THE BEL1 PROTEIN OF HUMAN FOAMY VIRUS CONTAINS ONE POSITIVE AND 2 NEGATIVE CONTROL REGIONS WHICH REGULATE A DISTINCT ACTIVATION DOMAIN OF 30 AMINO-ACIDS

The Bell transactivator is essential for the replication of human foamy virus (HFV). To define the functional domains of HFV Bell, we generated random missense mutations throughout the entire coding sequence of Bell. Functional analyses of 24 missense mutations have revealed the presence of at least two functional domains in Bell.
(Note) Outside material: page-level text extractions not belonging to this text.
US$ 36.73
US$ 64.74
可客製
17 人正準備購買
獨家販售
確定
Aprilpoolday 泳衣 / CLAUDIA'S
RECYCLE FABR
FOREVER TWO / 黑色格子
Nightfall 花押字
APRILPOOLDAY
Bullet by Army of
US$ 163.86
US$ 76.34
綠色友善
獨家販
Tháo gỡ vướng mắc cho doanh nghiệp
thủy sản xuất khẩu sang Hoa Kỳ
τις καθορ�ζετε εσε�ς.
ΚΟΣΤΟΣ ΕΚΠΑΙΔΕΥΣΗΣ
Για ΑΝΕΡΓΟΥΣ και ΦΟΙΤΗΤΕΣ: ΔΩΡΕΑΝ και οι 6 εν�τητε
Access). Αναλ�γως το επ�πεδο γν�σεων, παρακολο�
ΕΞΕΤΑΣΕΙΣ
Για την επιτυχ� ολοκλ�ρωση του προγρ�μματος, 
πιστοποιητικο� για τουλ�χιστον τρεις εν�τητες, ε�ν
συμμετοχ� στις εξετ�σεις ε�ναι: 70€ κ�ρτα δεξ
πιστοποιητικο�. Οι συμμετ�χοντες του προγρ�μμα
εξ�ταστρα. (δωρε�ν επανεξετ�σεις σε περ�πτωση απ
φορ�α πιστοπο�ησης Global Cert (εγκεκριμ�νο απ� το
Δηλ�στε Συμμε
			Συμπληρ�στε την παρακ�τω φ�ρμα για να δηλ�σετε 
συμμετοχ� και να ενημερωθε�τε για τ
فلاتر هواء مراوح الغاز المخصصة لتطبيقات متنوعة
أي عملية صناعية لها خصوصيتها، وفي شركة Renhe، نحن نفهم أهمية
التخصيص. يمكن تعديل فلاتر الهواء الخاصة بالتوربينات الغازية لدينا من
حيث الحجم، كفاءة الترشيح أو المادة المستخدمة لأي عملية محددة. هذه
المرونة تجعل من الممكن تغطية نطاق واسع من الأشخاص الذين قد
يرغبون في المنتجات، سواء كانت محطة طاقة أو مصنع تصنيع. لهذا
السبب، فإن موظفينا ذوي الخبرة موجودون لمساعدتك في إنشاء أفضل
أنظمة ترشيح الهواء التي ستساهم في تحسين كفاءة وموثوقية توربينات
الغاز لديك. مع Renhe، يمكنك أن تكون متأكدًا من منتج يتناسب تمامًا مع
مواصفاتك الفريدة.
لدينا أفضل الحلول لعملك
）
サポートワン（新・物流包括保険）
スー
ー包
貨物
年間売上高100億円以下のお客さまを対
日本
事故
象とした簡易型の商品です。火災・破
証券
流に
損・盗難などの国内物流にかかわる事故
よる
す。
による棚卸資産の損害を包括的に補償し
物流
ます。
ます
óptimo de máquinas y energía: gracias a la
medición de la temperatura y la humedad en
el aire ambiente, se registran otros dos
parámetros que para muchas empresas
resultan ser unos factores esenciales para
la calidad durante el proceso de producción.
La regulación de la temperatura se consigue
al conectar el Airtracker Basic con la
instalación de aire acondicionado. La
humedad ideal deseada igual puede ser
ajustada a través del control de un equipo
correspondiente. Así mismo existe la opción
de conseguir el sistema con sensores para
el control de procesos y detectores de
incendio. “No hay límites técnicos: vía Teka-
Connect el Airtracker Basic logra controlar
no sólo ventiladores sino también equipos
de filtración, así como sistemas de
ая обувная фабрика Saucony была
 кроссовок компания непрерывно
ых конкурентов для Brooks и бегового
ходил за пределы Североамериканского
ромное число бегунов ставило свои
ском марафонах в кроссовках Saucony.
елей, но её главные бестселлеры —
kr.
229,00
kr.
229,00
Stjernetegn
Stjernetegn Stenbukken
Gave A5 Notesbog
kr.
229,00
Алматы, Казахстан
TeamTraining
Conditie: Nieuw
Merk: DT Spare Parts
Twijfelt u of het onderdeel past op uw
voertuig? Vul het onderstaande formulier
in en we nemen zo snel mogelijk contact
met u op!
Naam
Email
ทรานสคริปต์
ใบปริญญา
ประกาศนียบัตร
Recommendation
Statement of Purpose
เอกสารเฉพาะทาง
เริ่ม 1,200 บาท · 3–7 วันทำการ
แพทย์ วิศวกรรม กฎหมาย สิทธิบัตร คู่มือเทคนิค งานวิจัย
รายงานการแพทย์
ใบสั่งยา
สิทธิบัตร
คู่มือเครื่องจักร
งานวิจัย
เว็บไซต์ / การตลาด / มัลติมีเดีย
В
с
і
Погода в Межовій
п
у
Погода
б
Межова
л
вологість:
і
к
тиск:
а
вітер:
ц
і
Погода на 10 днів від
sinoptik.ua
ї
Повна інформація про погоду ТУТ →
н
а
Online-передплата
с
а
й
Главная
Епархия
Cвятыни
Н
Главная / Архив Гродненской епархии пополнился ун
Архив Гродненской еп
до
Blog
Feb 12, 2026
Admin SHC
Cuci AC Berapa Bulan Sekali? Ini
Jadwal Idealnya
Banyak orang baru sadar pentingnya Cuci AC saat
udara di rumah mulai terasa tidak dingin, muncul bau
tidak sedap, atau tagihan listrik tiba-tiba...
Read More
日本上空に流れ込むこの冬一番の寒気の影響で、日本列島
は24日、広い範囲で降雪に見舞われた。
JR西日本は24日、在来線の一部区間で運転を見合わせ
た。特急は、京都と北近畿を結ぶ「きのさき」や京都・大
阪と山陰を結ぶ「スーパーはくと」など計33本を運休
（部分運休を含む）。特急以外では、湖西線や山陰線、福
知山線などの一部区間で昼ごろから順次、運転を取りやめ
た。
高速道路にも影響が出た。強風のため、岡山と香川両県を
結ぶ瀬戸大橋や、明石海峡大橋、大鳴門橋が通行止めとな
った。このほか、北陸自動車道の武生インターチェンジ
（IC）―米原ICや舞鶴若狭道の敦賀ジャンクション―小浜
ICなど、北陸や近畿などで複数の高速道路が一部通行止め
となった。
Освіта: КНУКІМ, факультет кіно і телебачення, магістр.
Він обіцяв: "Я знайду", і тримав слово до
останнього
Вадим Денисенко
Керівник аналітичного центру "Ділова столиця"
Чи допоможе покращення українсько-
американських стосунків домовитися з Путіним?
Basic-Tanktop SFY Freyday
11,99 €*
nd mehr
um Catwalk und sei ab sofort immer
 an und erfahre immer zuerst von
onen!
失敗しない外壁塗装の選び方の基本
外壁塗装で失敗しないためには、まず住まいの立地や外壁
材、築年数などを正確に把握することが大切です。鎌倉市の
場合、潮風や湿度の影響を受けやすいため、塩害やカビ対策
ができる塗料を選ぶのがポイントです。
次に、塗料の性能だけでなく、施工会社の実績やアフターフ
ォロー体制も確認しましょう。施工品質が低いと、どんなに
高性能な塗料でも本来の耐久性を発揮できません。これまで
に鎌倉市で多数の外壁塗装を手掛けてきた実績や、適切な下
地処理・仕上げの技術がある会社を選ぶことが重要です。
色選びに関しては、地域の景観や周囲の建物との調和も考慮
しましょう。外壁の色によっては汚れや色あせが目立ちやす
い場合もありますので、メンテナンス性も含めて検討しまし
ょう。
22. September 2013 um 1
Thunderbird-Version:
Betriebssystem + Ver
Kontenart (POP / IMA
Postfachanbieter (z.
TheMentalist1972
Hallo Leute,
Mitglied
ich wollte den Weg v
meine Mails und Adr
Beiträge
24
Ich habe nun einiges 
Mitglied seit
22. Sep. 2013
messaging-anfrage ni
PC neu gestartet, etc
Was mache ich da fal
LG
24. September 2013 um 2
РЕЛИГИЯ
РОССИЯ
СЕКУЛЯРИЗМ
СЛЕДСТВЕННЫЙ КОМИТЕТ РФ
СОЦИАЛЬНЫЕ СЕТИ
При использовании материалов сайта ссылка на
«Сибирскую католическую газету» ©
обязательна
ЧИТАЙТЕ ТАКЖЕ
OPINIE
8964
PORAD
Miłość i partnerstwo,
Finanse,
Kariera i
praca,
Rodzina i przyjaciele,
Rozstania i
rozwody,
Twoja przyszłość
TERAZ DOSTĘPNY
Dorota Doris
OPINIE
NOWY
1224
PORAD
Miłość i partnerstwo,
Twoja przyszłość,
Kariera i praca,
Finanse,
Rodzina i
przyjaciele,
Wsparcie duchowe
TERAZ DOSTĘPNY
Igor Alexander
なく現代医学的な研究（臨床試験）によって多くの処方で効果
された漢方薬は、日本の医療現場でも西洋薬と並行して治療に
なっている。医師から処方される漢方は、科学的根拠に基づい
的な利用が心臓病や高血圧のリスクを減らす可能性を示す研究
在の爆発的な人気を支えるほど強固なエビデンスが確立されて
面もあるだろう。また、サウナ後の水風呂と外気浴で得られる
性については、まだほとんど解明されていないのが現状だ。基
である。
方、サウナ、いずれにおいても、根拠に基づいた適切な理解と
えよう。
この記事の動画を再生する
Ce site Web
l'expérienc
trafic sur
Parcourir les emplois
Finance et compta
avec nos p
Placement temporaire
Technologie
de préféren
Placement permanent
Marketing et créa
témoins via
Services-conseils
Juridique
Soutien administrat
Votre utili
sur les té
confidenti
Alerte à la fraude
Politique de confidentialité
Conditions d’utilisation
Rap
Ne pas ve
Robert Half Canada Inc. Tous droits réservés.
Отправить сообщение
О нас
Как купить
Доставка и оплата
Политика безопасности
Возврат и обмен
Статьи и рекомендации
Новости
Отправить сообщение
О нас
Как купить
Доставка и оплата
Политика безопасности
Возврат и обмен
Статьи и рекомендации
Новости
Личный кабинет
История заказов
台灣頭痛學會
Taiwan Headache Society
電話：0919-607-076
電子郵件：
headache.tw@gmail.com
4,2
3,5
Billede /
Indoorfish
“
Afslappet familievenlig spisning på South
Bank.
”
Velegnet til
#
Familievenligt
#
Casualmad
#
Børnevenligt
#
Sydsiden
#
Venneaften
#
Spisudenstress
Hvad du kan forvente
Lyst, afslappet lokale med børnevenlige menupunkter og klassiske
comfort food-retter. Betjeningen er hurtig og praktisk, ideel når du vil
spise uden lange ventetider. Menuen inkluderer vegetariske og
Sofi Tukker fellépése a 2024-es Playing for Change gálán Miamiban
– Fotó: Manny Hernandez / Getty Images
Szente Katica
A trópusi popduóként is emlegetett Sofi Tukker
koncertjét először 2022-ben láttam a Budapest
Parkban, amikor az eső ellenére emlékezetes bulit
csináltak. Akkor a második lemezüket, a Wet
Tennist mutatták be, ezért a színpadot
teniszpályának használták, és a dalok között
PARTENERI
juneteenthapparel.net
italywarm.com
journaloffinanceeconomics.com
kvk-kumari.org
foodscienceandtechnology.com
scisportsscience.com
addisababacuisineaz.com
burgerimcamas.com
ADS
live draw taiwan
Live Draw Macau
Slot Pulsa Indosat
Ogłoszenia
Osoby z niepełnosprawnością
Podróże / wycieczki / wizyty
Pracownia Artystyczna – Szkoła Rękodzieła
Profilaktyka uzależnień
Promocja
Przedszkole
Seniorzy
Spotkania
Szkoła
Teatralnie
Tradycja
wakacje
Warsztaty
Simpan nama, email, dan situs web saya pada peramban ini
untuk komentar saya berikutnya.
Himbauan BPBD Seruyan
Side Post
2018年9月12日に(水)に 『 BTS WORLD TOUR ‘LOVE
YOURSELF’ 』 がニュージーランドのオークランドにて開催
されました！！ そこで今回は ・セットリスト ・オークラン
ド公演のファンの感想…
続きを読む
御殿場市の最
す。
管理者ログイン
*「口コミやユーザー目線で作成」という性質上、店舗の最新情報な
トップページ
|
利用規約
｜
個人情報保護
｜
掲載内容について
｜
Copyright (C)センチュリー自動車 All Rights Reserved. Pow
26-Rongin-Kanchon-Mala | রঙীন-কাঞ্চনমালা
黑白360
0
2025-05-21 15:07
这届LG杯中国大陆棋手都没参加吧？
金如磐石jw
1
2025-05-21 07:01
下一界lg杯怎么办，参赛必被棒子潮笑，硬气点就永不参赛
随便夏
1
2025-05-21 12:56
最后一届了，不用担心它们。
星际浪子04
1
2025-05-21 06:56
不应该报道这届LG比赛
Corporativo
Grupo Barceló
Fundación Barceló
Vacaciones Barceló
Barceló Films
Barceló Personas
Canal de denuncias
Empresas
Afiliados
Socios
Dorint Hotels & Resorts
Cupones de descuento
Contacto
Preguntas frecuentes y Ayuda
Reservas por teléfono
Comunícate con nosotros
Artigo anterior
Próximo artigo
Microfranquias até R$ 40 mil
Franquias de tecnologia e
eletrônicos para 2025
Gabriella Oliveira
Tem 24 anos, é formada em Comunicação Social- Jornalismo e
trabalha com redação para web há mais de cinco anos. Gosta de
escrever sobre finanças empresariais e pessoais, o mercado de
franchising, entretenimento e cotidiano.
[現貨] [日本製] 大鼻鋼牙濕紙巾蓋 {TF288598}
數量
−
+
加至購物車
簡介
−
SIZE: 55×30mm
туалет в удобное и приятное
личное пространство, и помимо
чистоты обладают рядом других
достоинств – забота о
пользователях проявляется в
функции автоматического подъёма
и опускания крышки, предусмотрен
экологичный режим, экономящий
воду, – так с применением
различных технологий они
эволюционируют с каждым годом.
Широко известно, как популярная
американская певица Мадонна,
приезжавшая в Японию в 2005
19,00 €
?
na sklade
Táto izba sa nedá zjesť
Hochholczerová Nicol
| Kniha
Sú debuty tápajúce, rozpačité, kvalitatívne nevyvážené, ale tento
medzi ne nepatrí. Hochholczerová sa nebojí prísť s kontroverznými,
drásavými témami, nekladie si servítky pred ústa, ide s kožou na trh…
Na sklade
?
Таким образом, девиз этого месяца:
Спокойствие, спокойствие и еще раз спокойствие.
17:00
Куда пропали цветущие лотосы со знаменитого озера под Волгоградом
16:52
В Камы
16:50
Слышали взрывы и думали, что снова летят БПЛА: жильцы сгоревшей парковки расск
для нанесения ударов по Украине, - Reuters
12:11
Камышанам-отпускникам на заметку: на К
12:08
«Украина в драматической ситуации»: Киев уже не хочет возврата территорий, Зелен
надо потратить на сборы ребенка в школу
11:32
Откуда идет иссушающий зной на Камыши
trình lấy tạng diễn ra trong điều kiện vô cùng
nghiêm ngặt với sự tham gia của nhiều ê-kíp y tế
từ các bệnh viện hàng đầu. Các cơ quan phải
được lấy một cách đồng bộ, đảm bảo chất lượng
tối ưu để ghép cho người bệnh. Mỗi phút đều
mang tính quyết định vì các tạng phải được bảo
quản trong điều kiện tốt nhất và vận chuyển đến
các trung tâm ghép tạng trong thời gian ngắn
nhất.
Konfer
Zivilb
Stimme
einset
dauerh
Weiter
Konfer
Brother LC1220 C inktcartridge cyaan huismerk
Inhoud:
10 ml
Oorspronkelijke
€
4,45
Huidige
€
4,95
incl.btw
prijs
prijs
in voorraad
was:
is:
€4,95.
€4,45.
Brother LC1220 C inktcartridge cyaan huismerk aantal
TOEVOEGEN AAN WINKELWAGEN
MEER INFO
One domain corresponds to a basic amino acid-rich motif which nets as a bipartite nuclear targeting sequence. A second, central domain corresponds to a presumed effector region which, when mutated, leads to dominant-negative mutants and/or lacks transactivating ability. In addition, deletion analyses and domain-swapping experiments further showed that Bell protein contains a strong carboxy-terminal activation domain. The activating region is also capable of functioning as a transcription-activating domain in yeast cells, although it does not bear any significant sequence homology to the well-characterized acidic activation domain which is known to function only in yeast and mammalian cells. We also demonstrated that the regions of Bell from residues 1 to 76 and from residues 153 to 225 repressed transcriptional activation exerted by the Bell activation domain. In contrast, the region from residues 82 to 150 appears to overcome an inhibitory effect. These results indicate that Bell contains one positive and two negative regulatory domains that modulate a distinct activation domain of Bell. These regulatory domains of Bell cannot affect the function of the VP16 activation domain, suggesting that these domains specifically regulate the activation domain of Bell. Furthermore, in vivo competition experiments showed that the positive regulatory domain acts in trans. Thus, our results demonstrate that Bell-mediated transactivation appears to undergo a complex regulatory pathway which provides a novel mode of regulation for a transcriptional activation domain.